Mrs. Johnstone did indeed send almost every day, and was
consoled by letters from various friends who came at her desire.
They always found a charming, fresh, healthy young nurse, a clean
room and a fat baby. They never found any one with the nurse.
She seemed glad to see them, and always expressed much sympathy with
Mrs. Johnstone.
CHAPTER III.
AT about ten
o'clock on the morning of the appointed day, Mrs. Pearson entered
the cottage at Kew with the baby Johnstone's clean clothes.
Mrs. Aired looked tired and flushed. "Such a night as I
have had, mother, you wouldn't believe!" she exclaimed; "as fast as
one was quiet the other set off crying, and it's been nothing but
cry, cry, one or the other, all the time I've been washing and
dressing them. They're both just fed, and I hope they'll take
a spell of sleep now, for I'm about tired out."
The clothes from the wash were then spread on the table, and
Maria proceeded to pay her mother for doing them.
"And now, mother, sit down," she proceeded. "You are
the washerwoman, you see, sit down, but in case anybody should come
in, leave the money and the clothes on the table to look natural."
"Nobody will come to-day," answered the mother, rather
seriously.
"Why not?"
"That—that little girl that was first taken ill—she's dead,
Maria."
"Mother!"
"Yes, I inquired, and—and the cook told me;" she gave a little gasp
here, as if making a supreme effort to overtake and run down her
words, then went on quite easily. She said, "They've just sent
the death to the Times, and—and you'll see it to-morrow,
'Irene, beloved child of Donald Johnstone, aged three years and
three months.'"
"Yes, she was their eldest child. Poor Mrs. Johnstone!
I wonder how the others are, mother?"
"Very ill by what I hear; the cook said Mrs. Johnstone was
very ill too, and the master was so knocked down by that, and his
trouble at the child's death that it was a pity to see him."
"He is very fond of her; I wonder whether she is going to
have the fever."
"Nobody will know that yet, with grown-up people it seldom
shows before the fourteenth day. But—but —but, dear me, my
girl, you do look tired out."
"I am tired. I'm sorry at my heart for the Johnstones.
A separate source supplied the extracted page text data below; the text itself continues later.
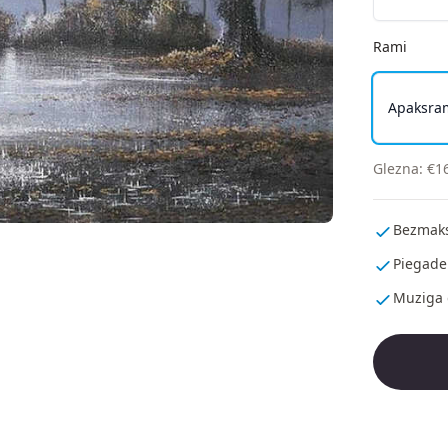
Rami
Apaksra
Glezna
:
€
1
Bezmaks
Piegade
Muziga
Mother, I've done a deal of thinking since we parted."
"Thinking about what, Ma—Maria?"
"Well, partly about you, mother, and what you let out the
other day."
"I suppose, whatever you may have thought all your—all your
life, you—you—you never thought your mother was a fool?"
"No, I never did; but I have thought there might be things―"
"Things as you'd have a right to hear when you was older.
Well, there might be, or again there might—might—might not be,
Ma-Maria."
"But if you go on like this, mother, I shall know as clear as
can be that you're not easy in your mind about trusting me, and
don't seem to like it; if so, I'd as lief [Ed.— gladly] not
hear anything."
"I've no call to be uneasy, Ma—Maria, what I had a hand in is
done constant—constant, Maria."
"Mother!"
"And if I tell it you now, it's—it's for your good."
"Yes, mother, what else should it be for?" but the daughter
blushed, and the mother looked anywhere rather than at her face.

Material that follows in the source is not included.